#### What this task involves:
Lines with "ΝΟΜΟΘΕΣΙΑ": please show every one of them from the listing below.

#### Study material:
^^^^^^^^

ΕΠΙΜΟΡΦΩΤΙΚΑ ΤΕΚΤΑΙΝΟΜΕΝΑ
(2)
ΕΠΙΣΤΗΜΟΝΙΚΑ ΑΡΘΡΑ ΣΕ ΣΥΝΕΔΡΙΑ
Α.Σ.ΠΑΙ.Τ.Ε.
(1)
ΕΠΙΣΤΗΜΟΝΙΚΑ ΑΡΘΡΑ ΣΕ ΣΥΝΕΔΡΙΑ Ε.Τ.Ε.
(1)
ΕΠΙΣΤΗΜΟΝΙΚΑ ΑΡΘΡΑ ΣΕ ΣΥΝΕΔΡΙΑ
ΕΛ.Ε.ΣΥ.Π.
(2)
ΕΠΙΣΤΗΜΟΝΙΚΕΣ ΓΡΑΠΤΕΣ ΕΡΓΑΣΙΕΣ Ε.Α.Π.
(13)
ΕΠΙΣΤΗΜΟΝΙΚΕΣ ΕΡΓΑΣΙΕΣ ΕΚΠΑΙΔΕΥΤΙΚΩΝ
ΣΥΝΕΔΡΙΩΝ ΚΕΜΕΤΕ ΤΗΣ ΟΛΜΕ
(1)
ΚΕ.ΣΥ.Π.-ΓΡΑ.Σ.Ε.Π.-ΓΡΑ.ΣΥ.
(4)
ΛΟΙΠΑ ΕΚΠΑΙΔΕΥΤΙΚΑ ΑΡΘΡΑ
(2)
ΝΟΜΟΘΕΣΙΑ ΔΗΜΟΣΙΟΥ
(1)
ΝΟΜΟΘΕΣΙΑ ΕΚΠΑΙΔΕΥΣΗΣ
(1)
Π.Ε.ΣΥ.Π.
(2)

^^^^^^^^

#### Your response:
ΝΟΜΟΘΕΣΙΑ ΔΗΜΟΣΙΟΥ
ΝΟΜΟΘΕΣΙΑ ΕΚΠΑΙΔΕΥΣΗΣ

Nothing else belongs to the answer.